Unos pasos adelante un hombre alcanzó al muchacho. Le estaba hablando, pero el Kirilenko estaba tan ensimismado y abstraído que no le escuchó. El señor tuvo que tocarle el hombro al joven que antes había esparcido pedazos de hojas como si fueran pétalos de violetas. –Óyeme, cabrón, ¿qué diablos estás haciendo? Estás ensuciando el panteón–, dijo el hombre con el rostro endurecido. Era alto, delgado, pálido, con mirada fría. Kirilenko lo miró a los ojos con pasividad y dulzura, en cambio el hombre sintió que aquella mirada lo atravesaba. –¿Que no me oyes, güey? Estás pasado, drogado, ¿verdad? Órale, sáquese de aquí, perro, si no quieres que te la haga de pedo, y llame a la policía. Pinche loco–. Un pedazo de hoja suelta, luminosa y etérea, voló suavemente en medio de los dos.

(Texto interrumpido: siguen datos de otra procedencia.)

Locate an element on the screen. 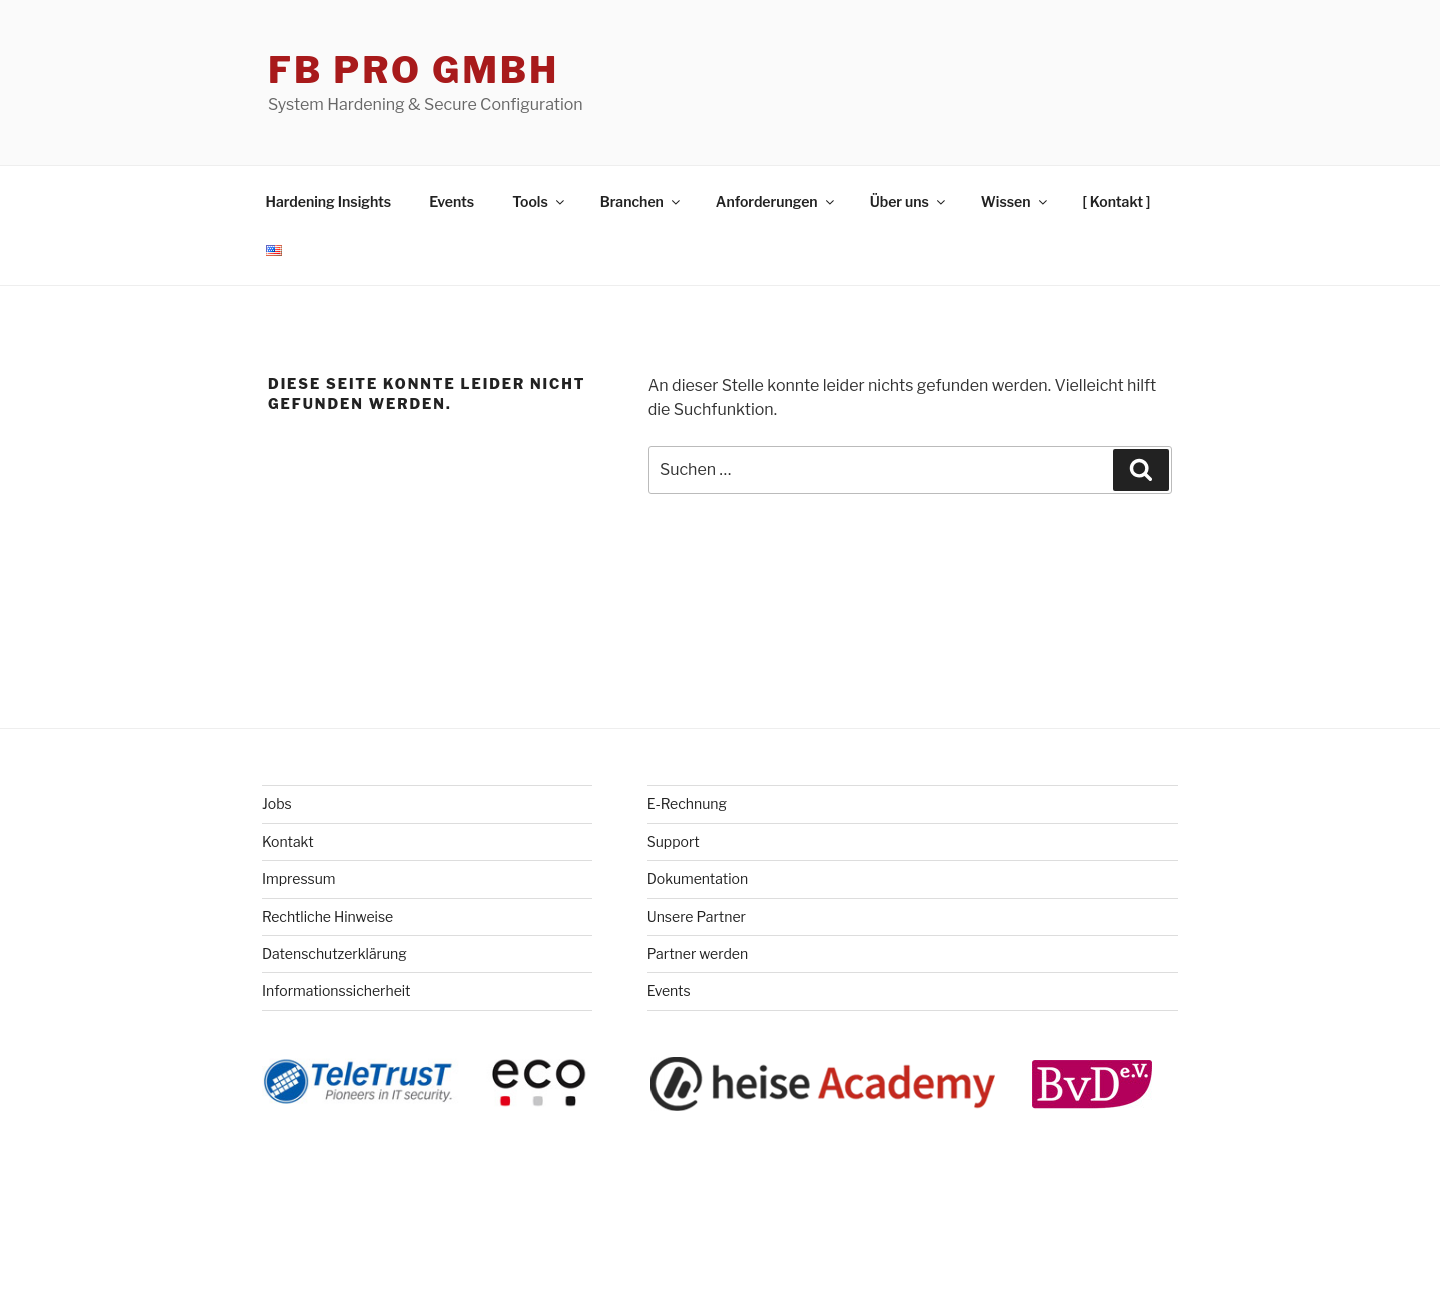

El Kirilenko se dejó conducir por aquel hombre rumbo a la puerta del panteón, no podía oponerle resistencia. Mientras, el empleado seguía increpándolo y gritándole groserías. Ya en la puerta de salida, lo único que alcanzó a decir el Kiri fue que de todas maneras él iba a regresar todas las veces que quisiera. –Voy a volver, dijo con firmeza, porque así está escrito, que volvamos una y otra vez, hasta que aprendamos las lecciones que haya que aprender. Así que aunque me vuelvas a sacar regresaré porque esta es la única forma de lograr que mi tío se sienta bien allá donde está, para que sepa que no lo olvidamos y que pedimos a Dios y a la Virgen siempre por él. Volveré para seguirle presentando ofrendas, con un montón de cariño porque me parece que no ofendo a nadie–. El tipo no escuchaba nada, no le importaba, él seguía refunfuñando, gritando y mascullando palabras. Mientras, ya en la puerta de salida, el viento seguía soplando quedo hacia todas partes. El Kirilenko se perdió en el horizonte.